Krankenhaus-Erweiterung
Attraktive Zimmer für Kinder und Eltern

Münster -

Die Kinder- und Jugendmedizin am Franziskus-Hospital bekommt größere Räume und mehr Platz. Bis 2024 soll zwei Geschosse aufgestockt und der Altbau saniert werden. Rund 25 Prozent der Baukosten von knapp 13 Millionen Euro sollen durch Spenden gedeckt werden. Eine Kampagne ist gut angelaufen.

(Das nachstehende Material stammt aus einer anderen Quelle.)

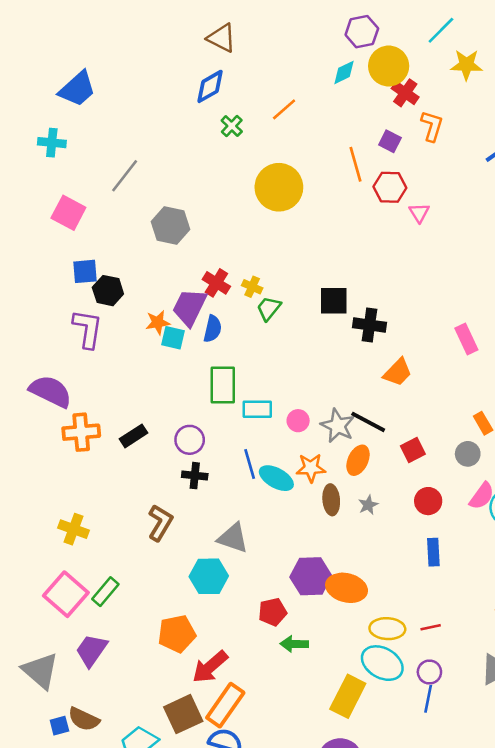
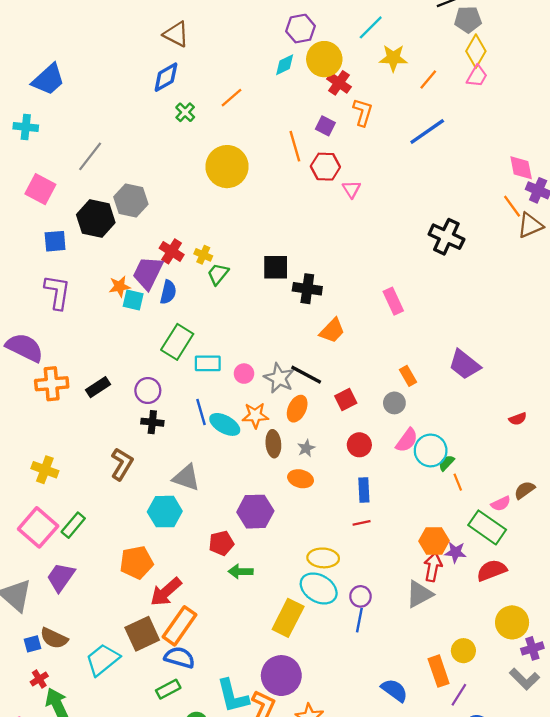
black hexagon: (108, 291) -> (96, 219), moved, size x1.4
green rectangle: (223, 385) -> (177, 342), turned 32
orange ellipse: (347, 588) -> (301, 479), moved, size x0.7
red line: (431, 627) -> (362, 523), moved

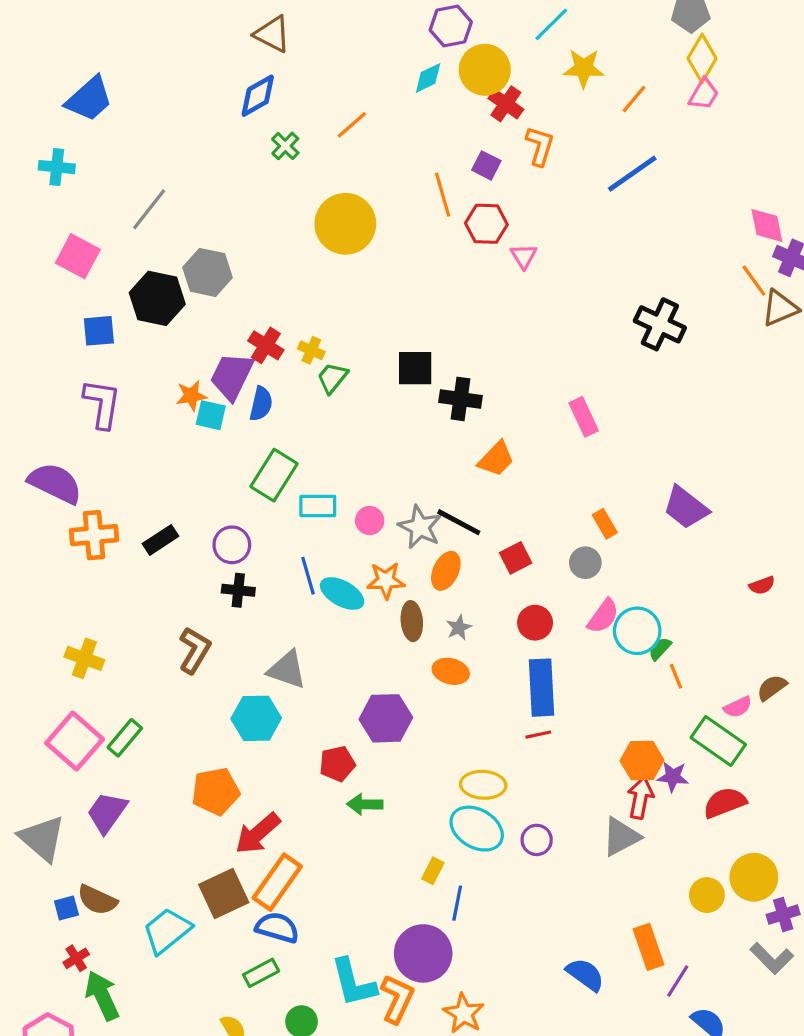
blue rectangle: (364, 490) -> (542, 688), size x1.6
yellow rectangle: (288, 618) -> (433, 871), size x0.5
blue line: (359, 620) -> (457, 903), moved
yellow circle: (463, 651) -> (707, 895), moved

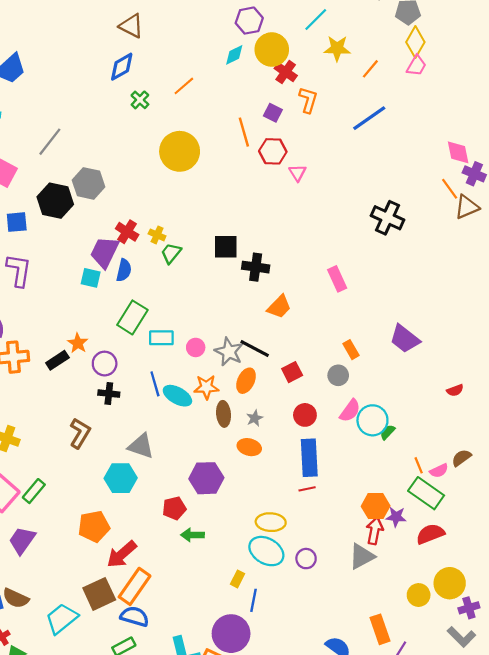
orange star: (191, 396) -> (78, 343), moved, turned -30
orange line: (676, 676) -> (419, 465), moved

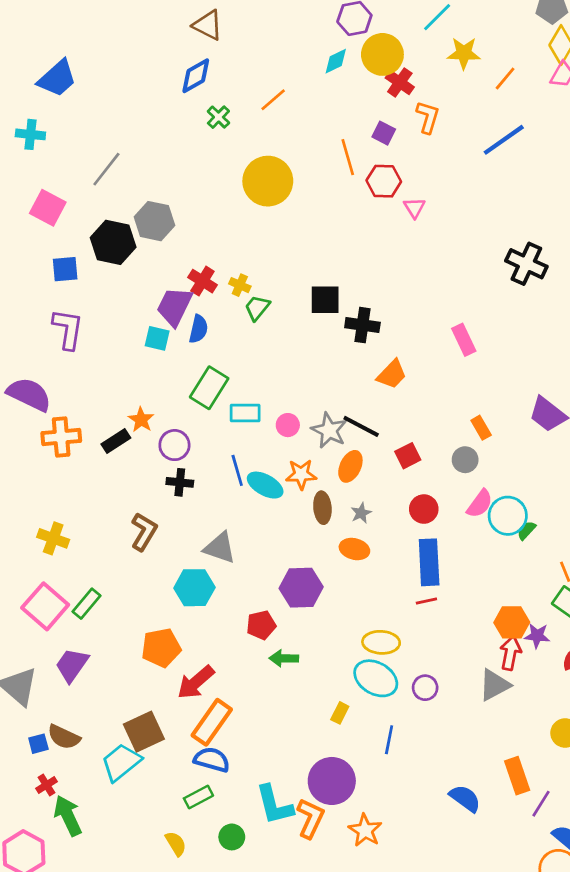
brown square: (99, 594) -> (144, 732), moved
blue line: (254, 600) -> (389, 740), moved

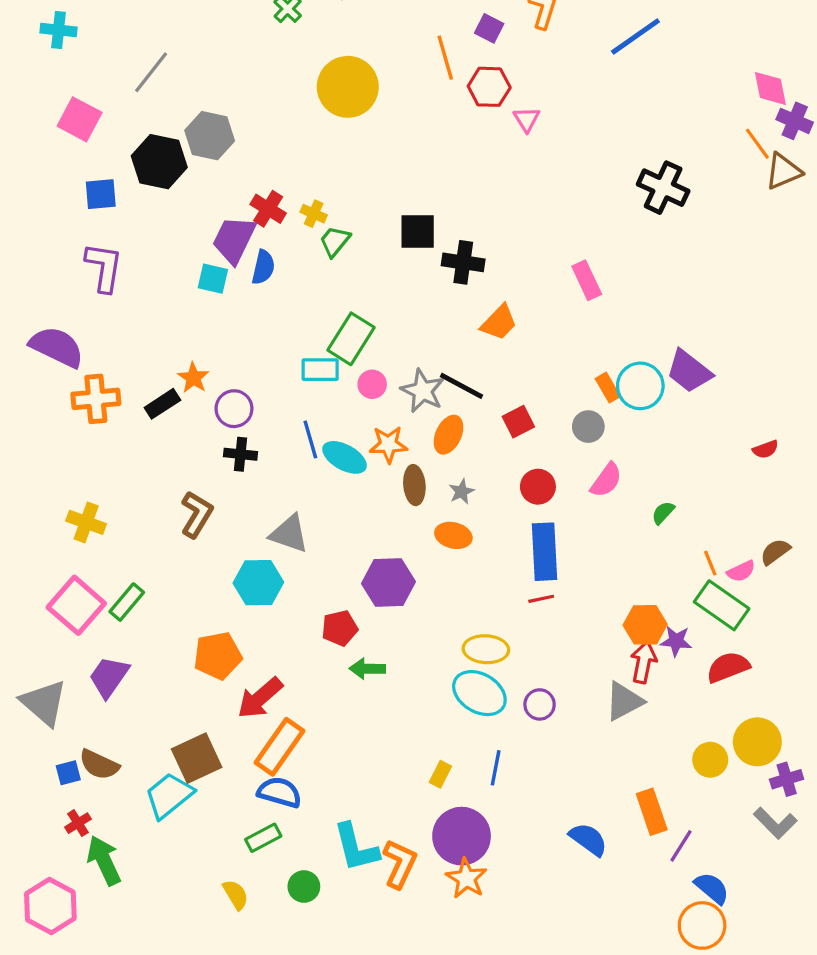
green rectangle: (209, 388) -> (351, 339), moved
cyan circle: (508, 516) -> (640, 386), moved
yellow rectangle: (340, 713) -> (440, 774), moved
purple circle: (332, 781) -> (462, 836), moved

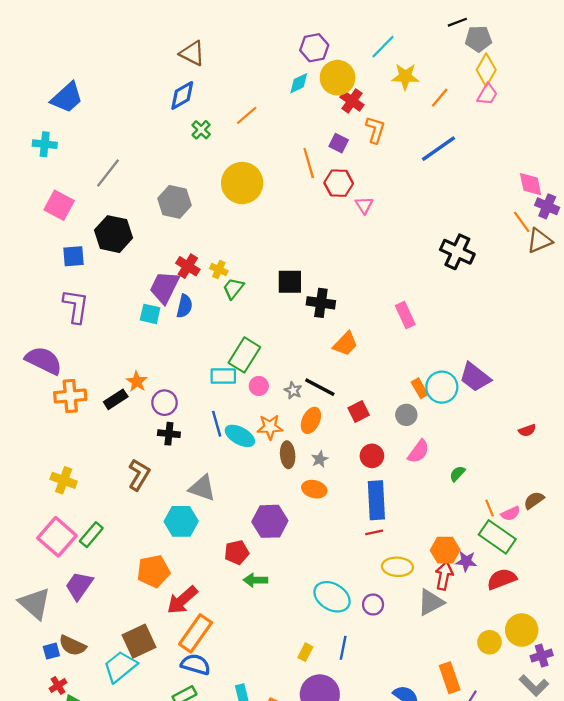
gray hexagon: (210, 136) -> (174, 202), moved
gray star: (423, 391) -> (293, 390), size x0.6
yellow ellipse: (486, 649) -> (397, 567), moved

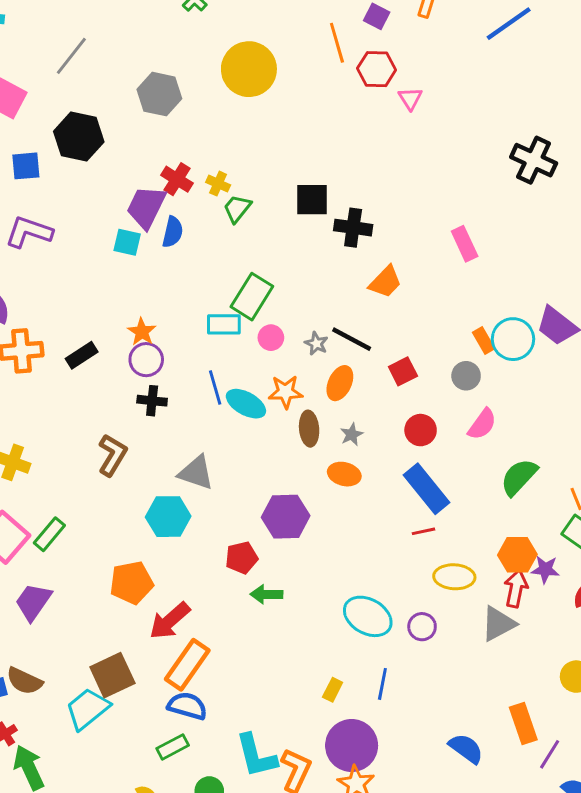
purple L-shape: (76, 306) -> (29, 232), turned -80
orange star: (137, 382) -> (142, 332), moved
green semicircle: (457, 474) -> (519, 477), moved, size x1.8
blue rectangle: (376, 500) -> (426, 489), turned -36

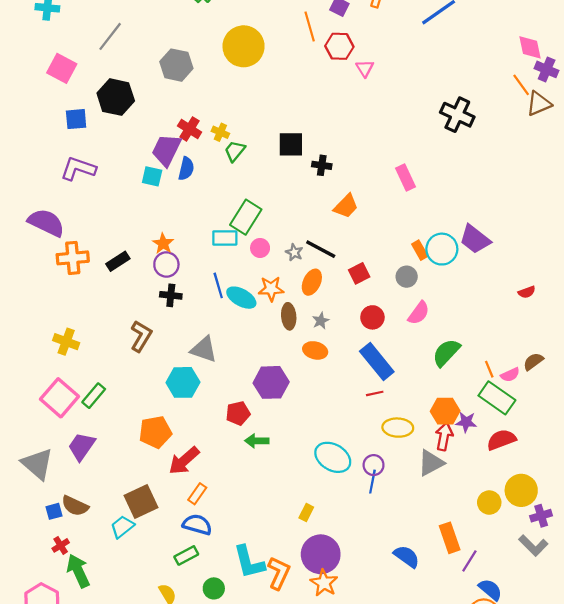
black cross: (353, 228) -> (322, 165), size x0.7
orange rectangle: (187, 665) -> (197, 494), size x0.6
blue line: (382, 684) -> (372, 482), moved
cyan trapezoid: (88, 709) -> (122, 527), size x0.7

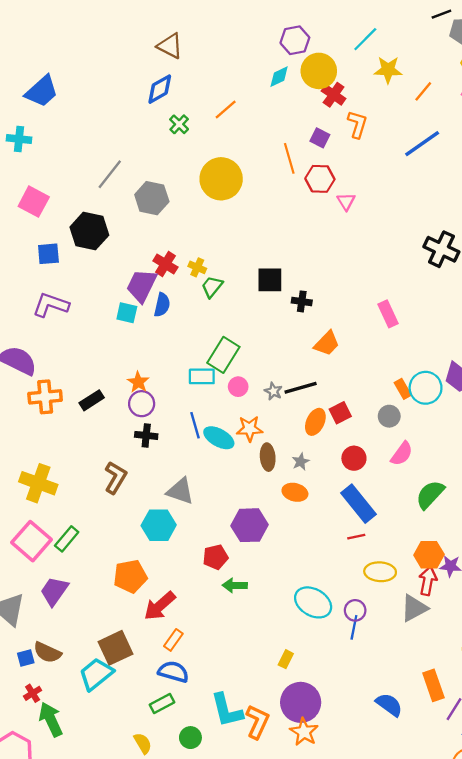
gray line: (110, 36) -> (110, 174), moved
black line: (321, 249) -> (301, 388), turned -44
orange ellipse: (312, 282) -> (315, 422), moved
yellow cross: (66, 342) -> (38, 483), size x1.4
cyan trapezoid: (122, 527) -> (96, 674), size x1.4

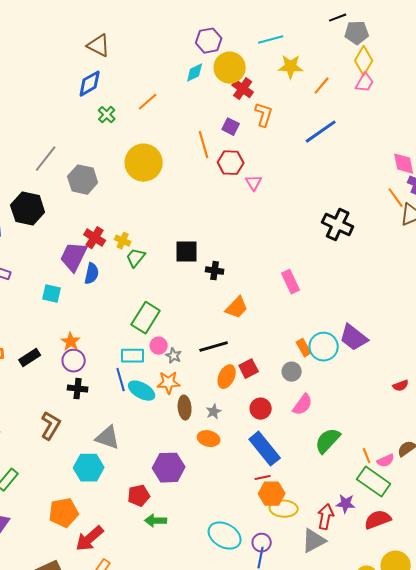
cyan line: (365, 39) -> (271, 40), turned 30
cyan square: (127, 313) -> (52, 294), moved
cyan rectangle: (202, 376) -> (133, 356), moved
gray star: (273, 391) -> (174, 356), moved
orange hexagon: (429, 555) -> (272, 494), moved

Donnerstag, 31.08.2017, 21:00 Uhr
Die Pläne sind fertig und der Kran steht (v.l.): Dr. Florian Ulrichs, Dr. Ansgar Klemann, Leonard Decker, Burkhard Nolte, Architekt Thorsten Gohrbandt, Prof. Michael Möllmann und Dr. Michael Böswald
Die Pläne sind fertig und der Kran steht (v.l.): Dr. Florian Ulrichs, Dr. Ansgar Klemann, Leonard Decker, Burkhard Nolte, Architekt Thorsten Gohrbandt, Prof. Dr. Michael Möllmann und Dr. Michael Böswald Foto: hpe

Der Baukran ist endlich im rechtwinkligen Innenhof aufgestellt, am Donnerstag fiel nun der Startschuss für die Erweiterung und Sanierung der Kinder- und Jugendmedizin am St.-Franziskus-Hospital. In vier Bauabschnitten sollen bis 2024 zwei Geschosse aufgestockt und der Altbau modernisiert werden. Bereits Ende 2018 sollen die ersten 16 Maxi-Patientenzimmer bezugsfertig sein.

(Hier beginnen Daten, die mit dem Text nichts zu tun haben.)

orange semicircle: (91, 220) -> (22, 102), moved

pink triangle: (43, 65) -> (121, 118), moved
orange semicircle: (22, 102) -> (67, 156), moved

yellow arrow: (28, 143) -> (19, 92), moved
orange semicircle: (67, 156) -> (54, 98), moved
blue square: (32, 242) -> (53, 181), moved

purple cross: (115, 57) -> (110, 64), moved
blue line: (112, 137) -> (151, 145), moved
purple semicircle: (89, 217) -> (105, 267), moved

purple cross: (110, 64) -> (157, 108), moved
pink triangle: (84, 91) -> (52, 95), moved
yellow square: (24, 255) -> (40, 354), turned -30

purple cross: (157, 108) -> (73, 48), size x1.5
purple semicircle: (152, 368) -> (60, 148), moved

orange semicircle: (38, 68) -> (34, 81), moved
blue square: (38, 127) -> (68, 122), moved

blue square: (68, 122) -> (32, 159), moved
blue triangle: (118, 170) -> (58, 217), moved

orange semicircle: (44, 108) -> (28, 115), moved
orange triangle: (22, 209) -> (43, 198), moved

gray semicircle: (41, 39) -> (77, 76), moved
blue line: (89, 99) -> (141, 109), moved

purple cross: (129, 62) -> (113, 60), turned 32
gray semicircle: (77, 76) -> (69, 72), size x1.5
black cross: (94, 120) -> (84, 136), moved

Vierbett-Zimmer für kleine Patienten wird es künftig nicht mehr geben, die Regel soll die Ein- und Zweibettunterbringung sein. Eltern, die fast immer bei ihren kranken Kindern übernachten, müssen sich künftig kein Notbett mehr besorgen, sondern bekommen auf den deutlich größeren Zimmern eine optimale Schlafmöglichkeit geboten. Es wird Spielecken, lernunterstützende Spielgeräte, farbenfroh gestaltete Wände und Stillzimmer geben. Am Ende aller Arbeiten werde man zwar nicht viel mehr, aber deutlich attraktivere Zimmer haben.

„Einfach mehr Raum für das Gesundwerden“, so Intensiv-Mediziner Dr. Florian Ulrichs. „Menschliche Nähe bleibt das wichtigste Heilmittel. Besonders Kinder und Jugendliche brauchen diese Nähe ihrer Familie, um wieder gesund zu werden“, glaubt Chefarzt Dr. Michael Böswald.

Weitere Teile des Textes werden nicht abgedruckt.